_Task material_
■ ■ ■ ■ ■ ■ ■
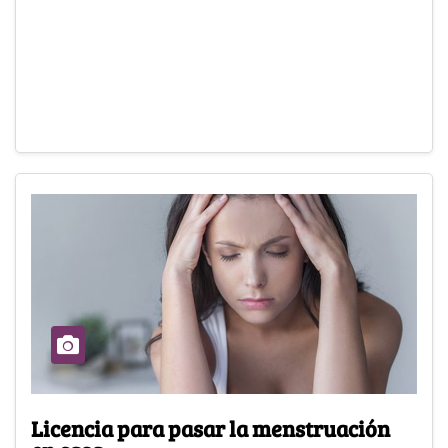
Licencia para pasar la menstruación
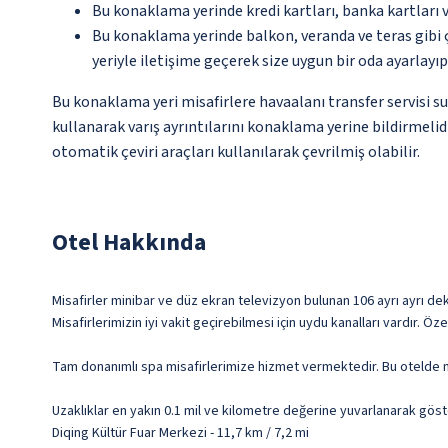
Bu konaklama yerinde kredi kartları, banka kartları 
Bu konaklama yerinde balkon, veranda ve teras gibi 
yeriyle iletişime geçerek size uygun bir oda ayarlayı
Bu konaklama yeri misafirlere havaalanı transfer servisi s
kullanarak varış ayrıntılarını konaklama yerine bildirmelid
otomatik çeviri araçları kullanılarak çevrilmiş olabilir.
Otel Hakkında
Misafirler minibar ve düz ekran televizyon bulunan 106 ayrı ayrı de
Misafirlerimizin iyi vakit geçirebilmesi için uydu kanalları vardır.
Tam donanımlı spa misafirlerimize hizmet vermektedir. Bu otelde m
Uzaklıklar en yakın 0.1 mil ve kilometre değerine yuvarlanarak göst
Diqing Kültür Fuar Merkezi - 11,7 km / 7,2 mi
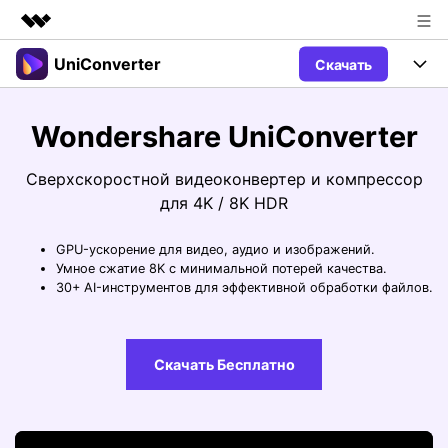
UniConverter
Скачать
Рекомендуемые продукты
Цифровая креативность AIGC
Продукты
Бизнес
Wondershare UniConverter
Управление данными
Обзор
Windows
Функции
О нас
Сверхскоростной видеоконвертер и компрессор
Решения
для 4K / 8K HDR
UniConverter для Windows
Видео/Аудио
Руководство
Новости
GPU-ускорение для видео, аудио и изображений.
Mac
AI функции
Блог
Покупка
Умное сжатие 8K с минимальной потерей качества.
30+ AI-инструментов для эффективной обработки файлов.
UniConverter для Mac
Больше инструментов
Пользователи DVD
Поддержка
Поддержка
Пользователи Социальных Сетей
Посмотрите видеоурок и узнайте, как использовать
Видеоуроки
Скачать Бесплатно
UniConverter.
Sign In
КУПИТЬ
Креативный Дизайн
Контактная
Вся информация, необходимая для
Поддержка
Фотография
использования UniConverter.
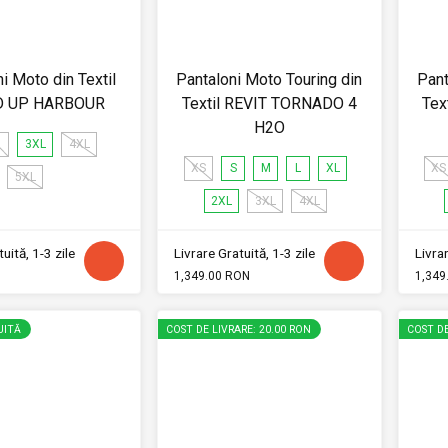
i Moto din Textil
Pantaloni Moto Touring din
Pant
D UP HARBOUR
Textil REVIT TORNADO 4
Tex
H2O
L
3XL
4XL
XS
S
M
L
XL
XS
5XL
2XL
3XL
4XL
uită, 1-3 zile
Livrare Gratuită, 1-3 zile
Livrar
1,349.00 RON
1,349
UITĂ
COST DE LIVRARE: 20.00 RON
COST DE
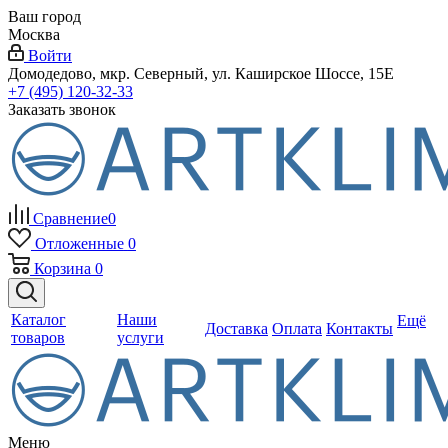
Ваш город
Москва
Войти
Домодедово, мкр. Северный, ул. Каширское Шоссе, 15Е
+7 (495) 120-32-33
Заказать звонок
Сравнение
0
Отложенные
0
Корзина
0
Каталог
Наши
Ещё
Доставка
Оплата
Контакты
товаров
услуги
Меню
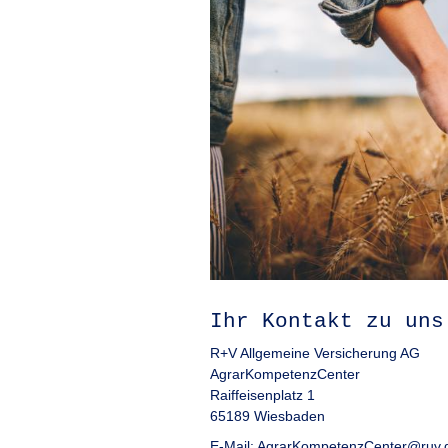
Ihr Kontakt zu uns
R+V Allgemeine Versicherung AG
AgrarKompetenzCenter
Raiffeisenplatz 1
65189 Wiesbaden
E-Mail: AgrarKompetenzCenter@ruv.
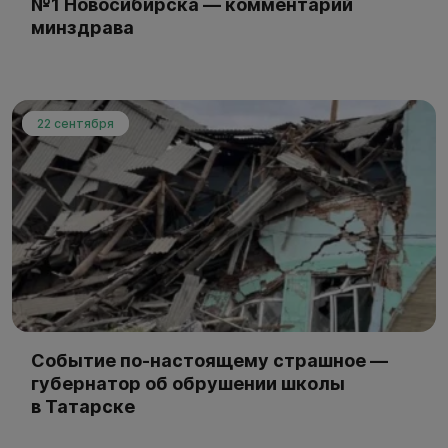
№1 Новосибирска — комментарий
минздрава
22 сентября
Событие по-настоящему страшное —
губернатор об обрушении школы
в Татарске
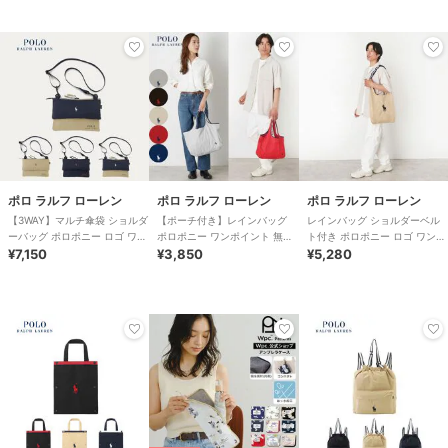
ポロ ラルフ ローレン
ポロ ラルフ ローレン
ポロ ラルフ ローレン
【3WAY】マルチ傘袋 ショルダ
【ポーチ付き】レインバッグ
レインバッグ ショルダーベル
ーバッグ ポロポニー ロゴ ワン
ポロポニー ワンポイント 無地
ト付き ポロポニー ロゴ ワンポ
ポイント 無地 ユニセックス
¥7,150
40D ユニセックス
¥3,850
イント 無地 ユニセックス
¥5,280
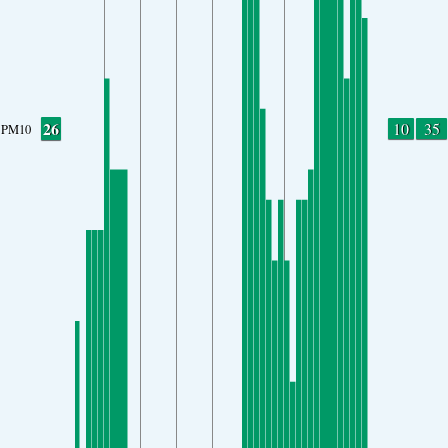
26
10
35
PM10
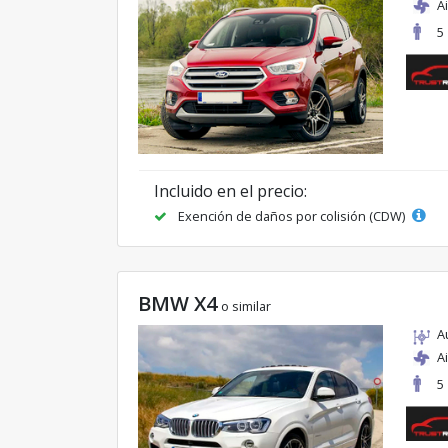
A
5
Incluido en el precio:
Exención de daños por colisión (CDW)
BMW X4
o similar
A
A
5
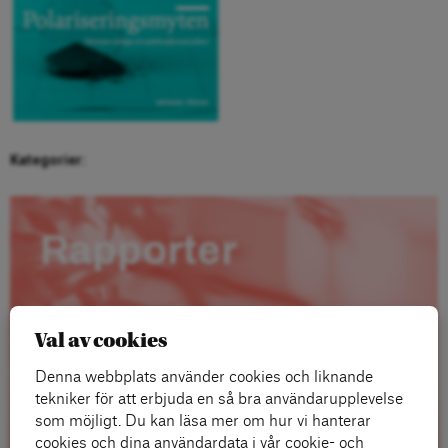
Kategorier:
Rapporter
Val av cookies
Denna webbplats använder cookies och liknande
tekniker för att erbjuda en så bra användarupplevelse
som möjligt. Du kan läsa mer om hur vi hanterar
cookies och dina användardata i vår cookie- och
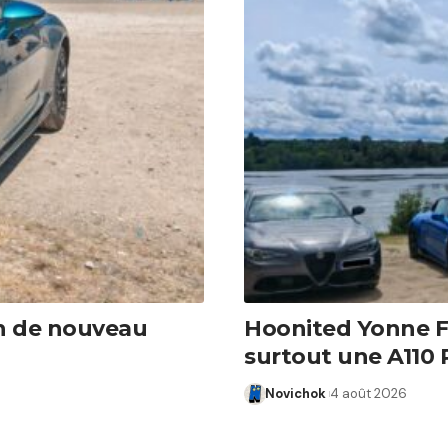
en de nouveau
Hoonited Yonne Fes
surtout une A110 R
Novichok
4 août 2026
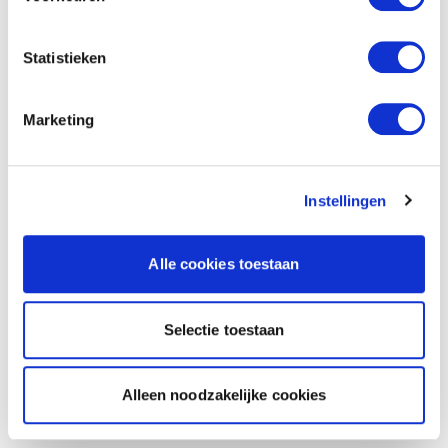
Statistieken
Marketing
Instellingen
Alle cookies toestaan
Selectie toestaan
Alleen noodzakelijke cookies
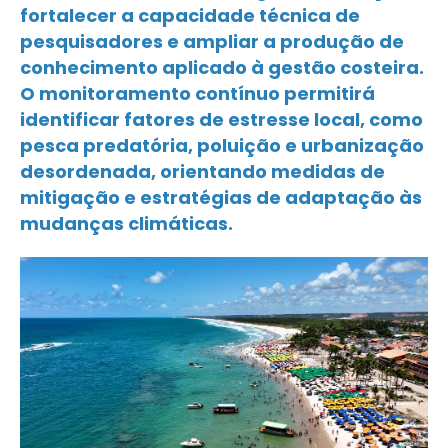
fortalecer a capacidade técnica de
pesquisadores e ampliar a produção de
conhecimento aplicado à gestão costeira.
O monitoramento contínuo permitirá
identificar fatores de estresse local, como
pesca predatória, poluição e urbanização
desordenada, orientando medidas de
mitigação e estratégias de adaptação às
mudanças climáticas.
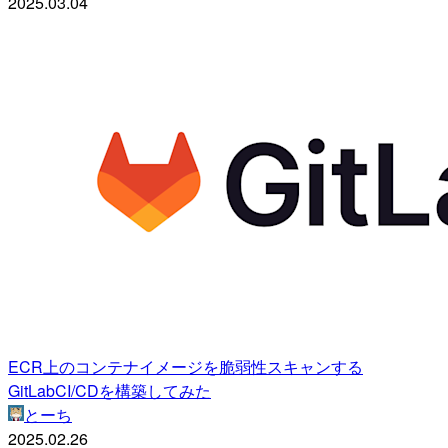
2025.03.04
ECR上のコンテナイメージを脆弱性スキャンする
GitLabCI/CDを構築してみた
とーち
2025.02.26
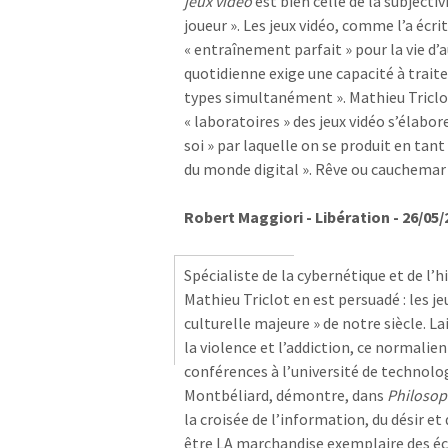
jeux vidéo
est bien celle de la subjectivi
joueur ». Les jeux vidéo, comme l’a écri
« entraînement parfait » pour la vie d’a
quotidienne exige une capacité à trait
types simultanément ». Mathieu Triclot
« laboratoires » des jeux vidéo s’élabo
soi » par laquelle on se produit en tant
du monde digital ». Rêve ou cauchemar
Robert Maggiori - Libération - 26/05/
Spécialiste de la cybernétique et de l’h
Mathieu Triclot en est persuadé : les j
culturelle majeure » de notre siècle. La
la violence et l’addiction, ce normalien
conférences à l’université de technolog
Montbéliard, démontre, dans
Philosop
la croisée de l’information, du désir e
être LA marchandise exemplaire des é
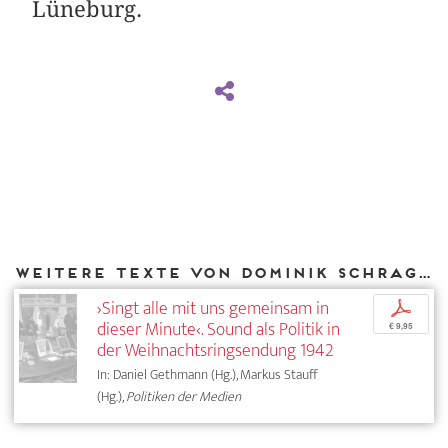
Lüneburg.
Weitere Texte von Dominik Schrage bei DIAPHANES
›Singt alle mit uns gemeinsam in
p
dieser Minute‹. Sound als Politik in
€ 9,95
der Weihnachtsringsendung 1942
In: Daniel Gethmann (Hg.), Markus Stauff
(Hg.),
Politiken der Medien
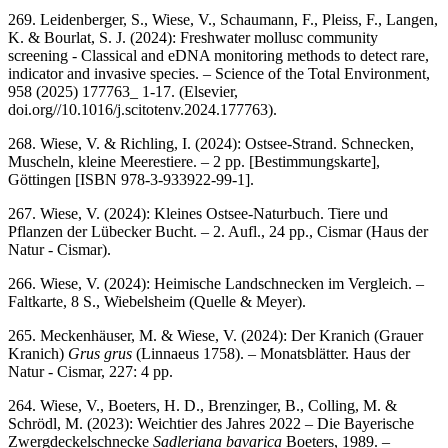
269. Leidenberger, S., Wiese, V., Schaumann, F., Pleiss, F., Langen,
K. & Bourlat, S. J. (2024): Freshwater mollusc community
screening - Classical and eDNA monitoring methods to detect rare,
indicator and invasive species. – Science of the Total Environment,
958 (2025) 177763_ 1-17. (Elsevier,
doi.org//10.1016/j.scitotenv.2024.177763).
268. Wiese, V. & Richling, I. (2024): Ostsee-Strand. Schnecken,
Muscheln, kleine Meerestiere. – 2 pp. [Bestimmungskarte],
Göttingen [ISBN 978-3-933922-99-1].
267. Wiese, V. (2024): Kleines Ostsee-Naturbuch. Tiere und
Pflanzen der Lübecker Bucht. – 2. Aufl., 24 pp., Cismar (Haus der
Natur - Cismar).
266. Wiese, V. (2024): Heimische Landschnecken im Vergleich. –
Faltkarte, 8 S., Wiebelsheim (Quelle & Meyer).
265. Meckenhäuser, M. & Wiese, V. (2024): Der Kranich (Grauer
Kranich)
Grus grus
(Linnaeus 1758). – Monatsblätter. Haus der
Natur - Cismar, 227: 4 pp.
264. Wiese, V., Boeters, H. D., Brenzinger, B., Colling, M. &
Schrödl, M. (2023): Weichtier des Jahres 2022 – Die Bayerische
Zwergdeckelschnecke
Sadleriana bavarica
Boeters, 1989. –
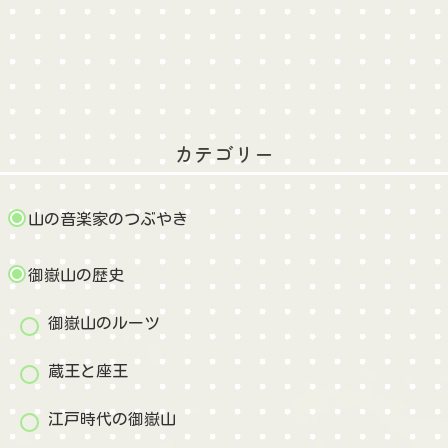
カテゴリー
山の音楽家のつぶやき
御嶽山の歴史
御嶽山のルーツ
蔵王と座王
江戸時代の御嶽山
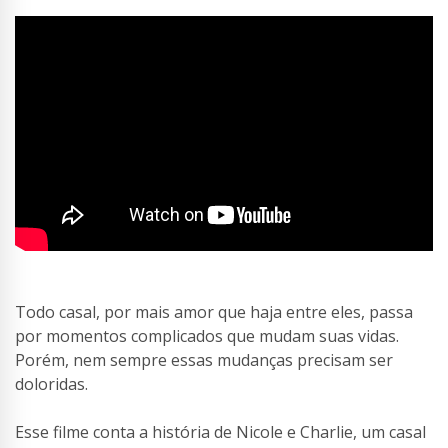
Todo casal, por mais amor que haja entre eles, passa
por momentos complicados que mudam suas vidas.
Porém, nem sempre essas mudanças precisam ser
doloridas.
Esse filme conta a história de Nicole e Charlie, um casal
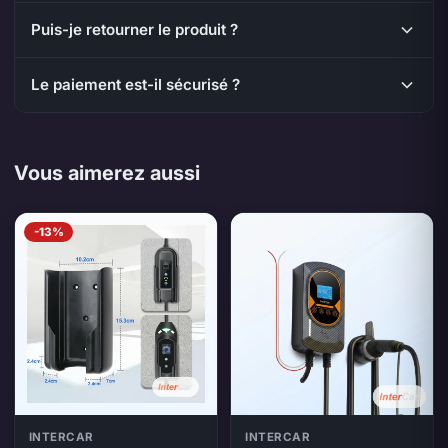
Puis-je retourner le produit ?
Le paiement est-il sécurisé ?
Vous aimerez aussi
-13%
INTERCAR
INTERCAR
■ ■ ■ ■ ■ ■ ■
_Exercise instructions_
I would like the data copied exactly as it stands, with no pictures included.

_Worked solution_
Licencia para pasar la menstruación
Bu konaklama yerinde kredi kartları, banka kartları 
Bu konaklama yerinde balkon, veranda ve teras gibi 
yeriyle iletişime geçerek size uygun bir oda ayarlayı
Bu konaklama yeri misafirlere havaalanı transfer servisi s
kullanarak varış ayrıntılarını konaklama yerine bildirmelid
otomatik çeviri araçları kullanılarak çevrilmiş olabilir.
Otel Hakkında
Misafirler minibar ve düz ekran televizyon bulunan 106 ayrı ayrı de
Misafirlerimizin iyi vakit geçirebilmesi için uydu kanalları vardır.
Tam donanımlı spa misafirlerimize hizmet vermektedir. Bu otelde m
Uzaklıklar en yakın 0.1 mil ve kilometre değerine yuvarlanarak göst
Diqing Kültür Fuar Merkezi - 11,7 km / 7,2 mi
UniConverter
Скачать
Рекомендуемые продукты
Цифровая креативность AIGC
Продукты
Бизнес
Wondershare UniConverter
Управление данными
Обзор
Windows
Функции
О нас
Сверхскоростной видеоконвертер и компрессор
Решения
для 4K / 8K HDR
UniConverter для Windows
Видео/Аудио
Руководство
Новости
GPU-ускорение для видео, аудио и изображений.
Mac
AI функции
Блог
Покупка
Умное сжатие 8K с минимальной потерей качества.
30+ AI-инструментов для эффективной обработки файлов.
UniConverter для Mac
Больше инструментов
Пользователи DVD
Поддержка
Поддержка
Пользователи Социальных Сетей
Посмотрите видеоурок и узнайте, как использовать
Видеоуроки
Скачать Бесплатно
UniConverter.
Sign In
КУПИТЬ
Креативный Дизайн
Контактная
Вся информация, необходимая для
Поддержка
Фотография
использования UniConverter.
i Moto din Textil
Pantaloni Moto Touring din
Pant
D UP HARBOUR
Textil REVIT TORNADO 4
Tex
H2O
L
3XL
4XL
XS
S
M
L
XL
XS
5XL
2XL
3XL
4XL
uită, 1-3 zile
Livrare Gratuită, 1-3 zile
Livrar
1,349.00 RON
1,349
UITĂ
COST DE LIVRARE: 20.00 RON
COST DE
Ваш город
Москва
Войти
Домодедово, мкр. Северный, ул. Каширское Шоссе, 15Е
+7 (495) 120-32-33
Заказать звонок
Сравнение
0
Отложенные
0
Корзина
0
Каталог
Наши
Ещё
Доставка
Оплата
Контакты
товаров
услуги
Меню
Ihr Kontakt zu uns
R+V Allgemeine Versicherung AG
AgrarKompetenzCenter
Raiffeisenplatz 1
65189 Wiesbaden
E-Mail: AgrarKompetenzCenter@ruv.
№1 Новосибирска — комментарий
минздрава
22 сентября
Событие по-настоящему страшное —
губернатор об обрушении школы
в Татарске
ポロ ラルフ ローレン
ポロ ラルフ ローレン
ポロ ラルフ ローレン
【3WAY】マルチ傘袋 ショルダ
【ポーチ付き】レインバッグ
レインバッグ ショルダーベル
ーバッグ ポロポニー ロゴ ワン
ポロポニー ワンポイント 無地
ト付き ポロポニー ロゴ ワンポ
ポイント 無地 ユニセックス
¥7,150
40D ユニセックス
¥3,850
イント 無地 ユニセックス
¥5,280
26
10
35
PM10
A
5
Incluido en el precio:
Exención de daños por colisión (CDW)
BMW X4
o similar
A
A
5
Kategorier:
Rapporter
Val av cookies
Denna webbplats använder cookies och liknande
tekniker för att erbjuda en så bra användarupplevelse
som möjligt. Du kan läsa mer om hur vi hanterar
cookies och dina användardata i vår cookie- och
en de nouveau
Hoonited Yonne Fes
surtout une A110 R
Novichok
4 août 2026
Statistieken
Marketing
Instellingen
Alle cookies toestaan
Selectie toestaan
Alleen noodzakelijke cookies
fortalecer a capacidade técnica de
pesquisadores e ampliar a produção de
conhecimento aplicado à gestão costeira.
O monitoramento contínuo permitirá
identificar fatores de estresse local, como
pesca predatória, poluição e urbanização
desordenada, orientando medidas de
mitigação e estratégias de adaptação às
mudanças climáticas.
2025.03.04
ECR上のコンテナイメージを脆弱性スキャンする
GitLabCI/CDを構築してみた
とーち
2025.02.26
jeux vidéo
est bien celle de la subjectivi
joueur ». Les jeux vidéo, comme l’a écri
« entraînement parfait » pour la vie d’a
quotidienne exige une capacité à trait
types simultanément ». Mathieu Triclot
« laboratoires » des jeux vidéo s’élabo
soi » par laquelle on se produit en tant
du monde digital ». Rêve ou cauchemar
Robert Maggiori - Libération - 26/05/
Spécialiste de la cybernétique et de l’h
Mathieu Triclot en est persuadé : les j
culturelle majeure » de notre siècle. La
la violence et l’addiction, ce normalien
conférences à l’université de technolog
Montbéliard, démontre, dans
Philosop
la croisée de l’information, du désir e
être LA marchandise exemplaire des é
Lüneburg.
Weitere Texte von Dominik Schrage bei DIAPHANES
›Singt alle mit uns gemeinsam in
p
dieser Minute‹. Sound als Politik in
€ 9,95
der Weihnachtsringsendung 1942
In: Daniel Gethmann (Hg.), Markus Stauff
(Hg.),
Politiken der Medien
269. Leidenberger, S., Wiese, V., Schaumann, F., Pleiss, F., Langen,
K. & Bourlat, S. J. (2024): Freshwater mollusc community
screening - Classical and eDNA monitoring methods to detect rare,
indicator and invasive species. – Science of the Total Environment,
958 (2025) 177763_ 1-17. (Elsevier,
doi.org//10.1016/j.scitotenv.2024.177763).
268. Wiese, V. & Richling, I. (2024): Ostsee-Strand. Schnecken,
Muscheln, kleine Meerestiere. – 2 pp. [Bestimmungskarte],
Göttingen [ISBN 978-3-933922-99-1].
267. Wiese, V. (2024): Kleines Ostsee-Naturbuch. Tiere und
Pflanzen der Lübecker Bucht. – 2. Aufl., 24 pp., Cismar (Haus der
Natur - Cismar).
266. Wiese, V. (2024): Heimische Landschnecken im Vergleich. –
Faltkarte, 8 S., Wiebelsheim (Quelle & Meyer).
265. Meckenhäuser, M. & Wiese, V. (2024): Der Kranich (Grauer
Kranich)
Grus grus
(Linnaeus 1758). – Monatsblätter. Haus der
Natur - Cismar, 227: 4 pp.
264. Wiese, V., Boeters, H. D., Brenzinger, B., Colling, M. &
Schrödl, M. (2023): Weichtier des Jahres 2022 – Die Bayerische
Zwergdeckelschnecke
Sadleriana bavarica
Boeters, 1989. –
カテゴリー
山の音楽家のつぶやき
御嶽山の歴史
御嶽山のルーツ
蔵王と座王
江戸時代の御嶽山
Todo casal, por mais amor que haja entre eles, passa
por momentos complicados que mudam suas vidas.
Porém, nem sempre essas mudanças precisam ser
doloridas.
Esse filme conta a história de Nicole e Charlie, um casal
Puis-je retourner le produit ?
Le paiement est-il sécurisé ?
Vous aimerez aussi
-13%
INTERCAR
INTERCAR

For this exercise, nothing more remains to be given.